After interning at the Max Planck Institute for Nuclear Physics in Heidelberg, he was inspired to apply for the Research Science Institute summer program at MIT, where he conducted research with MIT Professor of Physics Hong Liu.

As a result of this experience, Kevin successfully applied to MIT, where as an undergraduate he conducted a wide variety of research projects in many subfields of physics.

Originally hoping to be a theorist, Kevin had a wonderful experience in two semesters of Junior Lab with Professors David Pritchard and Christoph Paus, and he subsequently shifted his career to research which involved making precise measurements of physical observables.
Kevin went on to complete his senior thesis under the guidance of Professor Peter Fisher.

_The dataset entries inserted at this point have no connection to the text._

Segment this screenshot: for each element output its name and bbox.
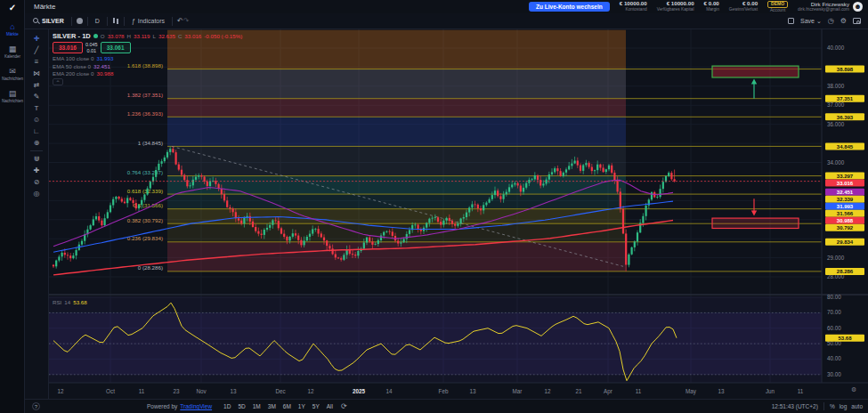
price-chart[interactable]: 1.618 (38.898)1.382 (37.351)1.236 (36.39… — [49, 29, 868, 399]
chart-style-icon[interactable] — [112, 17, 119, 25]
svg-text:14: 14 — [385, 388, 393, 394]
range-5y[interactable]: 5Y — [310, 402, 322, 410]
alert-clock-icon[interactable]: ◷ — [828, 17, 834, 25]
range-1y[interactable]: 1Y — [296, 402, 308, 410]
measure-icon[interactable]: ∟ — [30, 126, 43, 137]
sidebar-item-nachrichten-news[interactable]: ▤Nachrichten — [0, 90, 25, 103]
svg-text:30.00: 30.00 — [827, 371, 841, 377]
svg-text:28.286: 28.286 — [837, 269, 854, 274]
svg-text:30.988: 30.988 — [837, 218, 854, 223]
clock[interactable]: 12:51:43 (UTC+2) — [772, 403, 818, 409]
camera-icon[interactable] — [853, 18, 861, 24]
range-6m[interactable]: 6M — [280, 402, 294, 410]
svg-text:31.993: 31.993 — [837, 204, 854, 209]
xabcd-pattern-icon[interactable]: ⋈ — [30, 68, 43, 79]
svg-text:23: 23 — [173, 388, 180, 394]
stat-value: € 0.00 — [742, 1, 758, 7]
brush-icon[interactable]: ✎ — [30, 91, 43, 102]
stat-label: Kontostand — [625, 7, 646, 12]
stat-label: Gewinn/Verlust — [729, 7, 758, 12]
rsi-legend: RSI 14 53.68 — [53, 299, 87, 305]
svg-text:Dec: Dec — [275, 388, 285, 394]
emoji-icon[interactable]: ☺ — [30, 114, 43, 126]
svg-text:60.00: 60.00 — [827, 325, 841, 331]
symbol-search[interactable]: SILVER — [30, 18, 67, 24]
trend-line-icon[interactable]: ╱ — [30, 45, 43, 56]
text-icon[interactable]: T — [30, 102, 43, 114]
hide-drawings-icon[interactable]: ◎ — [30, 188, 43, 199]
scale-percent[interactable]: % — [830, 403, 835, 409]
scale-auto[interactable]: auto — [851, 403, 863, 409]
search-icon — [33, 18, 39, 24]
long-short-position-icon[interactable]: ⇄ — [30, 79, 43, 91]
ohlc-values: O33.078H33.119L32.635C33.016 — [101, 33, 202, 39]
svg-text:13: 13 — [718, 388, 725, 394]
magnet-icon[interactable]: ⋓ — [30, 153, 43, 165]
svg-text:38.000: 38.000 — [827, 83, 845, 89]
tradingview-link[interactable]: TradingView — [180, 403, 212, 409]
zoom-in-icon[interactable]: ⊕ — [30, 137, 43, 149]
svg-text:11: 11 — [636, 388, 642, 394]
account-stats: € 10000.00Kontostand€ 10000.00Verfügbare… — [620, 1, 758, 12]
range-3m[interactable]: 3M — [265, 402, 279, 410]
collapse-legend-button[interactable]: ⌃ — [53, 78, 63, 85]
toolbar-divider — [30, 150, 43, 151]
scale-log[interactable]: log — [840, 403, 848, 409]
help-button[interactable]: ? — [32, 402, 40, 410]
chart-toolbar: SILVER D ƒ Indicators ↶ ↷ Save ⌄ ◷ — [25, 13, 868, 29]
svg-text:May: May — [685, 388, 697, 395]
svg-text:12: 12 — [544, 388, 551, 394]
avatar[interactable]: ☻ — [853, 2, 863, 12]
user-menu[interactable]: Dirk Friczewsky dirk.friczewsky@gmail.co… — [798, 1, 863, 12]
gear-icon[interactable]: ⚙ — [840, 17, 847, 25]
svg-text:38.898: 38.898 — [837, 67, 854, 72]
sidebar-item-label: Nachrichten — [2, 99, 23, 103]
range-1m[interactable]: 1M — [250, 402, 264, 410]
ohlc-key: O — [101, 33, 105, 39]
sidebar-item-kalender[interactable]: ▦Kalender — [0, 45, 25, 59]
save-button[interactable]: Save ⌄ — [800, 18, 822, 25]
svg-text:70.00: 70.00 — [827, 309, 841, 315]
ohlc-key: C — [178, 33, 182, 39]
ema-label: EMA 50 close 0 — [53, 63, 91, 69]
svg-text:0.618 (32.339): 0.618 (32.339) — [127, 188, 163, 194]
app-logo-icon[interactable]: ✓ — [0, 0, 25, 14]
redo-icon[interactable]: ↷ — [183, 17, 190, 25]
buy-button[interactable]: 33.061 — [101, 42, 131, 53]
time-axis-gear-icon[interactable]: ⚙ — [851, 386, 856, 393]
rsi-length: 14 — [64, 299, 70, 305]
interval-button[interactable]: D — [93, 18, 102, 24]
range-5d[interactable]: 5D — [235, 402, 247, 410]
symbol-title[interactable]: SILVER - 1D — [53, 32, 91, 40]
svg-text:32.451: 32.451 — [837, 190, 854, 195]
spread-values: 0.045 0.01 — [85, 42, 98, 53]
svg-text:33.016: 33.016 — [837, 181, 854, 186]
ema-legend-row: EMA 100 close 031.993 — [53, 55, 242, 61]
fullscreen-icon[interactable] — [788, 18, 794, 24]
indicator-legend: EMA 100 close 031.993EMA 50 close 032.45… — [53, 55, 242, 77]
sidebar-item-nachrichten-mail[interactable]: ✉Nachrichten — [0, 68, 25, 81]
lock-drawings-icon[interactable]: ⊘ — [30, 176, 43, 188]
sell-button[interactable]: 33.016 — [53, 42, 83, 53]
app-sidebar: ✓ ⌂Märkte▦Kalender✉Nachrichten▤Nachricht… — [0, 0, 25, 413]
ema-label: EMA 100 close 0 — [53, 55, 93, 61]
svg-text:0.382 (30.792): 0.382 (30.792) — [127, 217, 163, 223]
svg-text:29.834: 29.834 — [837, 239, 854, 245]
indicators-button[interactable]: ƒ Indicators — [129, 18, 167, 24]
svg-text:2025: 2025 — [353, 388, 366, 394]
range-all[interactable]: All — [324, 402, 336, 410]
draw-mode-icon[interactable]: ✚ — [30, 165, 43, 176]
svg-text:80.00: 80.00 — [827, 294, 841, 300]
go-to-date-icon[interactable]: ⟳ — [341, 402, 347, 410]
ohlc-value: 32.635 — [158, 33, 175, 39]
undo-icon[interactable]: ↶ — [177, 17, 183, 25]
svg-text:0.764 (33.297): 0.764 (33.297) — [127, 169, 163, 175]
sidebar-item-maerkte[interactable]: ⌂Märkte — [0, 23, 25, 36]
fib-retracement-icon[interactable]: ≡ — [30, 56, 43, 68]
range-1d[interactable]: 1D — [221, 402, 233, 410]
svg-text:32.339: 32.339 — [837, 197, 854, 202]
svg-text:12: 12 — [57, 388, 64, 394]
switch-live-account-button[interactable]: Zu Live-Konto wechseln — [529, 2, 610, 12]
crosshair-icon[interactable]: ✛ — [30, 33, 43, 45]
svg-text:21: 21 — [575, 388, 582, 394]
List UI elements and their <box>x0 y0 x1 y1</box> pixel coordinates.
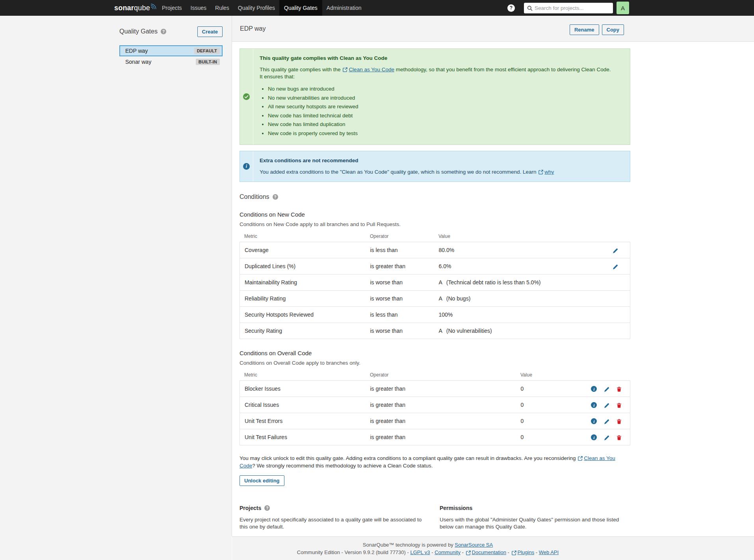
webapi-link[interactable]: Web API <box>539 549 559 555</box>
unlock-editing-button[interactable]: Unlock editing <box>240 475 284 486</box>
create-button[interactable]: Create <box>197 26 223 37</box>
projects-heading: Projects <box>240 505 261 511</box>
table-row: Coverage is less than 80.0% <box>240 242 630 258</box>
why-link[interactable]: why <box>544 169 554 175</box>
condition-operator: is greater than <box>370 258 439 274</box>
condition-metric: Security Hotspots Reviewed <box>240 307 370 323</box>
help-icon[interactable]: ? <box>507 4 515 12</box>
conditions-help-icon[interactable]: ? <box>273 194 278 200</box>
page-title: EDP way <box>240 25 266 32</box>
overall-code-conditions-table: Blocker Issues is greater than 0 i Criti… <box>240 380 630 445</box>
condition-metric: Blocker Issues <box>240 381 370 397</box>
sidebar-help-icon[interactable]: ? <box>161 29 166 34</box>
nav-item-rules[interactable]: Rules <box>211 0 234 16</box>
built-in-badge: BUILT-IN <box>196 59 220 65</box>
condition-operator: is greater than <box>370 413 521 429</box>
gate-list: EDP way DEFAULT Sonar way BUILT-IN <box>119 45 223 67</box>
cayc-link[interactable]: Clean as You Code <box>349 67 394 72</box>
delete-icon[interactable] <box>617 402 622 408</box>
condition-operator: is worse than <box>370 291 439 307</box>
condition-value-detail: (Technical debt ratio is less than 5.0%) <box>446 279 541 286</box>
nav-item-administration[interactable]: Administration <box>322 0 366 16</box>
avatar[interactable]: A <box>617 2 629 14</box>
conditions-heading: Conditions <box>240 193 269 200</box>
top-navbar: sonarqube Projects Issues Rules Quality … <box>0 0 754 16</box>
delete-icon[interactable] <box>617 418 622 425</box>
banner-title: This quality gate complies with Clean as… <box>260 55 611 62</box>
edit-icon[interactable] <box>613 263 618 269</box>
condition-value: 0 <box>521 402 524 408</box>
nav-item-quality-gates[interactable]: Quality Gates <box>279 0 322 16</box>
condition-value: 0 <box>521 434 524 440</box>
condition-value: A <box>439 279 442 286</box>
info-icon[interactable]: i <box>591 386 597 392</box>
edit-icon[interactable] <box>613 247 618 253</box>
col-operator: Operator <box>370 372 520 378</box>
table-row: Unit Test Failures is greater than 0 i <box>240 429 630 445</box>
condition-value: A <box>439 328 442 334</box>
bullet: New code is properly covered by tests <box>268 130 611 137</box>
edit-icon[interactable] <box>604 418 609 424</box>
condition-value: A <box>439 295 442 302</box>
overall-code-description: Conditions on Overall Code apply to bran… <box>240 360 630 366</box>
condition-value: 0 <box>521 418 524 424</box>
sonarsource-link[interactable]: SonarSource SA <box>455 542 493 548</box>
external-link-icon <box>578 456 583 461</box>
cayc-bullet-list: No new bugs are introduced No new vulner… <box>260 85 611 137</box>
new-code-description: Conditions on New Code apply to all bran… <box>240 221 630 227</box>
nav-item-projects[interactable]: Projects <box>158 0 186 16</box>
sidebar-item-edp-way[interactable]: EDP way DEFAULT <box>119 45 223 56</box>
info-icon[interactable]: i <box>591 434 597 440</box>
documentation-link[interactable]: Documentation <box>472 549 506 555</box>
delete-icon[interactable] <box>617 386 622 392</box>
projects-help-icon[interactable]: ? <box>264 505 270 511</box>
condition-operator: is less than <box>370 307 439 323</box>
condition-value: 6.0% <box>439 263 451 269</box>
condition-metric: Unit Test Failures <box>240 429 370 445</box>
external-link-icon <box>466 551 471 555</box>
nav-item-quality-profiles[interactable]: Quality Profiles <box>234 0 279 16</box>
condition-operator: is greater than <box>370 429 521 445</box>
info-icon[interactable]: i <box>591 402 597 408</box>
banner-title: Extra conditions are not recommended <box>260 157 554 164</box>
sidebar-divider <box>232 16 232 536</box>
external-link-icon <box>539 170 543 174</box>
external-link-icon <box>512 551 516 555</box>
condition-value-detail: (No bugs) <box>446 295 470 302</box>
sonarqube-logo[interactable]: sonarqube <box>114 0 157 16</box>
edit-icon[interactable] <box>604 386 609 392</box>
condition-metric: Critical Issues <box>240 397 370 413</box>
col-metric: Metric <box>240 372 370 378</box>
sidebar-item-sonar-way[interactable]: Sonar way BUILT-IN <box>119 56 223 67</box>
table-header: Metric Operator Value <box>240 372 630 380</box>
plugins-link[interactable]: Plugins <box>518 549 535 555</box>
bullet: No new vulnerabilities are introduced <box>268 95 611 102</box>
lgpl-link[interactable]: LGPL v3 <box>410 549 430 555</box>
extra-conditions-banner: i Extra conditions are not recommended Y… <box>240 151 630 182</box>
bullet: New code has limited technical debt <box>268 112 611 119</box>
footer-line2: Community Edition - Version 9.9.2 (build… <box>232 549 624 556</box>
community-link[interactable]: Community <box>435 549 461 555</box>
logo-text-light: qube <box>134 4 150 12</box>
bullet: No new bugs are introduced <box>268 85 611 93</box>
search-input[interactable] <box>535 3 610 13</box>
condition-operator: is less than <box>370 242 439 258</box>
edit-icon[interactable] <box>604 434 609 440</box>
main-nav: Projects Issues Rules Quality Profiles Q… <box>158 0 366 16</box>
condition-operator: is greater than <box>370 381 521 397</box>
delete-icon[interactable] <box>617 434 622 441</box>
check-circle-icon <box>243 93 250 100</box>
condition-metric: Coverage <box>240 242 370 258</box>
col-value: Value <box>520 372 532 378</box>
nav-item-issues[interactable]: Issues <box>186 0 211 16</box>
footer-line1: SonarQube™ technology is powered by Sona… <box>232 541 624 549</box>
overall-code-heading: Conditions on Overall Code <box>240 350 630 356</box>
info-icon[interactable]: i <box>591 418 597 424</box>
rename-button[interactable]: Rename <box>570 24 599 35</box>
sidebar-panel <box>0 16 232 560</box>
condition-metric: Duplicated Lines (%) <box>240 258 370 274</box>
edit-icon[interactable] <box>604 402 609 408</box>
global-search <box>524 3 613 13</box>
condition-metric: Maintainability Rating <box>240 274 370 291</box>
copy-button[interactable]: Copy <box>602 24 624 35</box>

After this, he migrated to the west coast to attend the California Institute of Technology for his PhD work, where he originally worked in quantum optics but transitioned to astrophysics after thoroughly enjoying his experience in a class he took on stars. Kevin is completing his PhD working with Professor Tom Prince, as well as working closely with Professors Jim Fuller and Shri Kulkarni.

Selected Publications

  • Burdge, K. B., Coughlin, M. W., Fuller, J., et al. 2019, Nature, 571, 528, “General relativistic orbital decay in a seven-minute-orbital-period eclipsing binary system.”
  • Burdge, K. B., Fuller, J., Phinney, E. S. et al. 2019, The Astrophysical Journal Letters., 886, L12, “Orbital Decay in a 20 Minute Orbital Period Detached Binary with a Hydrogen Poor Low Mass White Dwarf.”
  • Burdge, K. B., Prince, T. A., Fuller, J. et al. 2020, The Astrophysical Journal., 905, 32, “A systematic search of Zwicky Transient Facility data for ultracompact binary LISA-detectable gravitational-wave sources.”
  • Burdge, K. B., Coughlin, M. W., Fuller, J., et al. 2020, The Astrophysical Journal Letters., 905, L7, “An 8.8 minute orbital period eclipsing detached double white dwarf binary.”
  • Caiazzo, I., Burdge, K. B., Fuller, J., et al. 2021, Nature, 595, 39, “A highly magnetized and rapidly rotating white dwarf as small as the Moon​.”